The unemployment rates, concentration of minorities and immigrants and average income have shown to be good area-level predictors of the confidence in police work (Bradford et al. 2017; Dai and Johnson 2009; Jackson et al. 2013; Kwak and McNeeley 2017; Sampson and Bartusch 1998; Wu et al. 2009). The two most important covariates (among those included in our models) to explain the geographies of confidence in police work in London are the unemployment rates and concentration of ethnic minorities. As argued by Sampson and Bartusch (1998:801): “perhaps we should not be surprised that those most exposed to the numbing reality of pervasive segregation and economic subjugation become cynical about human nature and legal systems of justice”. High levels of unemployment and ethnic segregation, as forms of deprivation, might explain that neighbors’ local identities shaped by deprivation are less willing to trust and cooperate with police services (Kwak and McNeeley 2017), but also with other government services (Dai and Johnson 2009). Other researchers argue that this might also be due to an excessive police control and use of force on certain communities with larger concentration of minorities (Dai and Johnson 2009). Open access to Metropolitan Police stop and search data was available only after 2015 and the spatial information about police use of stop and search was available only since mid-2016, and thus we could not include this covariate in our analyses (based on survey data from 2012). However, our area-level estimates of confidence in police work from 2012 show a significant negative Spearman correlation with the proxy measure of stop and search in 2017 (stop and search count: ρ = −0.22, p value < 0.01; stop and search per resident: ρ = −0.16, p value < 0.01). Thus, future research with newer survey data should incorporate this covariate to explore the effect of stop and search on the confidence in police work. Similar mechanisms are used to explain the effect of the concentration of immigrants and average income in the confidence in police work, although these show smaller coefficients in our study. Immigrants and citizens with low income tend to cluster in areas with large levels of concentrated disadvantage -and possibly higher police control and use of force- where social attitudes of distrust towards the police are likely to emerge.

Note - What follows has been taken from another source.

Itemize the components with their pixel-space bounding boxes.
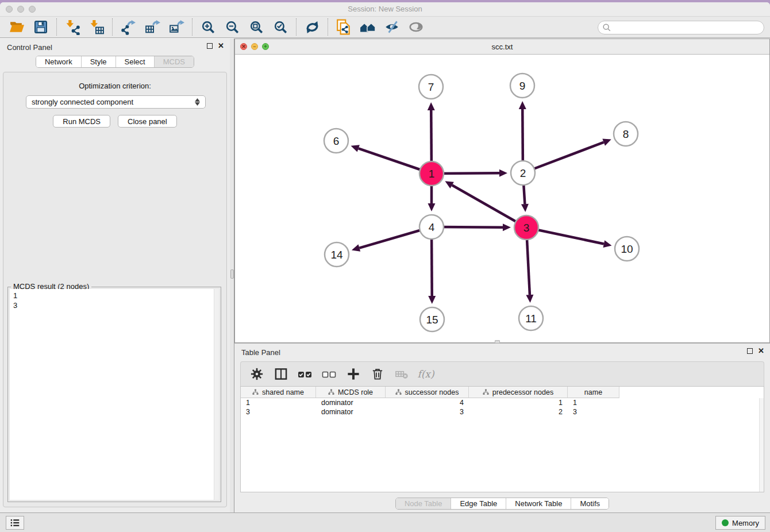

Future research with newer survey data will focus on scoping for other available covariates (e.g. residential instability, collective efficacy, stop and search) to estimate confidence in the police at a ward or smaller spatial levels; and to examine causal mechanisms between economic deprivation, ethnic segregation and confidence in police work (Dai and Johnson 2009). Further research will also replicate similar analyses in other cities and countries with different social and demographic characteristics (and available survey data) to assess the generalizability of the current study’s findings. In addition, new SAE methods are needed that deal with semicontinuous zero-inflated skewed data in policing data (see Dreassi et al. 2014). By expanding the body of research that makes use of SAE techniques in policing research and practice, these methods may become a core tool in survey-based crime analysis and place-based policing.